Data for processing:
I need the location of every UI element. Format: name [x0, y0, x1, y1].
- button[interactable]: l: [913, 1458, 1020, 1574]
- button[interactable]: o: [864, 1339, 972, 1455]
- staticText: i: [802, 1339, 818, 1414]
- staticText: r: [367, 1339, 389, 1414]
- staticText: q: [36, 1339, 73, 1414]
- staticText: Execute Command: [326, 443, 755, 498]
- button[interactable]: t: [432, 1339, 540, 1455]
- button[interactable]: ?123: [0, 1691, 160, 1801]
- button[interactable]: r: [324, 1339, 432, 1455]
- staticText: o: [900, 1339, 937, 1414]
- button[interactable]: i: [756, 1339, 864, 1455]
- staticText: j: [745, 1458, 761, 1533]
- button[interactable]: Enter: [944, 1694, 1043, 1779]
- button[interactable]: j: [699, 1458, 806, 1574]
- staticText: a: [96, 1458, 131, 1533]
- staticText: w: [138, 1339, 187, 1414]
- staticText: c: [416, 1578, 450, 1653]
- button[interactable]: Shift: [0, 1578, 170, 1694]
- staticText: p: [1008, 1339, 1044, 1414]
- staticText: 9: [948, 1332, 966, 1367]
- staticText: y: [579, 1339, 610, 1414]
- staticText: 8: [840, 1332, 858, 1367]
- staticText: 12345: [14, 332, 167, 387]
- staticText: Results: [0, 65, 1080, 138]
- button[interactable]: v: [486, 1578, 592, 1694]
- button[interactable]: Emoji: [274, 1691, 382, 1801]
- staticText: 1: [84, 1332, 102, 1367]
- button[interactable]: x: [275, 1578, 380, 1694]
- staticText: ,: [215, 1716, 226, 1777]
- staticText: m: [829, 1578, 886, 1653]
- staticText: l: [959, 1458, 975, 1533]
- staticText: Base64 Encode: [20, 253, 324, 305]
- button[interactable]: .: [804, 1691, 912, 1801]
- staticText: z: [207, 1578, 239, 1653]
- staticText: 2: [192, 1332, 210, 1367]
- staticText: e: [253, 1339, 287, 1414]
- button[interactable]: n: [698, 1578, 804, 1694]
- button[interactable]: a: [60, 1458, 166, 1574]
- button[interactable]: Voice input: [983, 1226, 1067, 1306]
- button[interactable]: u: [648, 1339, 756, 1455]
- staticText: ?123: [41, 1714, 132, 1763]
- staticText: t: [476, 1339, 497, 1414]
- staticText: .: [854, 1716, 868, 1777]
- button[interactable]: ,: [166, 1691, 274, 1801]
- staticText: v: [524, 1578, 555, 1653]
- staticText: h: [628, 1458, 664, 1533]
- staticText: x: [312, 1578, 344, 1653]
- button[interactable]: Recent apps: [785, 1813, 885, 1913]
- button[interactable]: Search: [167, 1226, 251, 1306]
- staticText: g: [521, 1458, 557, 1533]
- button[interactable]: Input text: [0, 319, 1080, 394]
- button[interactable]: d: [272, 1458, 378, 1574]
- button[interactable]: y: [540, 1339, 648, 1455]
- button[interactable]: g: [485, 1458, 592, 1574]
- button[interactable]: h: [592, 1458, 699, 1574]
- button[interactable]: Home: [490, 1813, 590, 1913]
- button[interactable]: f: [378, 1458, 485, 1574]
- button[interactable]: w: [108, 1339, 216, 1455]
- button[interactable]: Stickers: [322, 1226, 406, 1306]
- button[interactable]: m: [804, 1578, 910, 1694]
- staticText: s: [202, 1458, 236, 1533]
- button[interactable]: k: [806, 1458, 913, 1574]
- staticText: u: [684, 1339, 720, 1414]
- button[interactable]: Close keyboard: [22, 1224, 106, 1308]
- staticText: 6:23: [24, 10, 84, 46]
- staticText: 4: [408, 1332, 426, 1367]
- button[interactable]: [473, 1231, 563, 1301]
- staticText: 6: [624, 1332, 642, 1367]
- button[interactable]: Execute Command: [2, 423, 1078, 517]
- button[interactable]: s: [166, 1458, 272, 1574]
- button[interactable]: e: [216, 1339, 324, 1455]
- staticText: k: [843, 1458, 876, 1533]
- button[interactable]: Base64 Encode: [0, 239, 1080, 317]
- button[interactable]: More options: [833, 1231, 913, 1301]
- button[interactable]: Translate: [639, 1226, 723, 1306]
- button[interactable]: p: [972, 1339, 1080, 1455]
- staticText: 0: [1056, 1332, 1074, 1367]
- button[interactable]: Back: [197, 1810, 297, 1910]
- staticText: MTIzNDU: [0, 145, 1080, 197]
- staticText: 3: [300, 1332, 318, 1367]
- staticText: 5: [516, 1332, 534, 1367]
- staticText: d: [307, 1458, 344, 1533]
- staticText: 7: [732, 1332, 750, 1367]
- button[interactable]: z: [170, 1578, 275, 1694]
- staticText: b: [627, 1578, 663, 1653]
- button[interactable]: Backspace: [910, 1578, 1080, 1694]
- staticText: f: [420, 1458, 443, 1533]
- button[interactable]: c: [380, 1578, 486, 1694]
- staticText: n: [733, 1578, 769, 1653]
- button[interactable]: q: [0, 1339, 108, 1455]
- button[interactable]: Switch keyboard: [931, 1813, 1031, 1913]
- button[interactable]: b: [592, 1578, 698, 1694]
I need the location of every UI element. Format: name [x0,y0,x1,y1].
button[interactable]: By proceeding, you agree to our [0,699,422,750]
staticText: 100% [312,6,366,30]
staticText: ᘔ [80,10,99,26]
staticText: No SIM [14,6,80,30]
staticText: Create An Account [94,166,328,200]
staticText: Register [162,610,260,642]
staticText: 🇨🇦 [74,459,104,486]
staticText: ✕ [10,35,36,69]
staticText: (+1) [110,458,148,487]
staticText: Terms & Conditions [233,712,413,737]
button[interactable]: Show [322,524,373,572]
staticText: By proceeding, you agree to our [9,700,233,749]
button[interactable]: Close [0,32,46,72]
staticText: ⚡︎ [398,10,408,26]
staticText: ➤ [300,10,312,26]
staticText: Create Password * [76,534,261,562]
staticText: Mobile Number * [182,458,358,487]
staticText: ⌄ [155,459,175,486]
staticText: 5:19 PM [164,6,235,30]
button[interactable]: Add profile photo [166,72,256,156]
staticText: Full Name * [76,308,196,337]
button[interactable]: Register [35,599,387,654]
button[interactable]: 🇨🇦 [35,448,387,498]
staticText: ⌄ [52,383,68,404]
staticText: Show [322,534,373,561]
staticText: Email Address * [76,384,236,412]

Exercise prompt:
Write out exactly the lines that run from the one containing "Format: name [x0,y0,x1,y1]." to the end of the records, both end lines included.

Output of the task:
I need the location of every UI element. Format: name [x0,y0,x1,y1].
button[interactable]: By proceeding, you agree to our [0,699,422,750]
staticText: 100% [312,6,366,30]
staticText: ᘔ [80,10,99,26]
staticText: No SIM [14,6,80,30]
staticText: Create An Account [94,166,328,200]
staticText: Register [162,610,260,642]
staticText: 🇨🇦 [74,459,104,486]
staticText: ✕ [10,35,36,69]
staticText: (+1) [110,458,148,487]
staticText: Terms & Conditions [233,712,413,737]
button[interactable]: Show [322,524,373,572]
staticText: By proceeding, you agree to our [9,700,233,749]
button[interactable]: Close [0,32,46,72]
staticText: ⚡︎ [398,10,408,26]
staticText: ➤ [300,10,312,26]
staticText: Create Password * [76,534,261,562]
staticText: Mobile Number * [182,458,358,487]
staticText: ⌄ [155,459,175,486]
staticText: 5:19 PM [164,6,235,30]
button[interactable]: Add profile photo [166,72,256,156]
staticText: Full Name * [76,308,196,337]
button[interactable]: Register [35,599,387,654]
button[interactable]: 🇨🇦 [35,448,387,498]
staticText: ⌄ [52,383,68,404]
staticText: Show [322,534,373,561]
staticText: Email Address * [76,384,236,412]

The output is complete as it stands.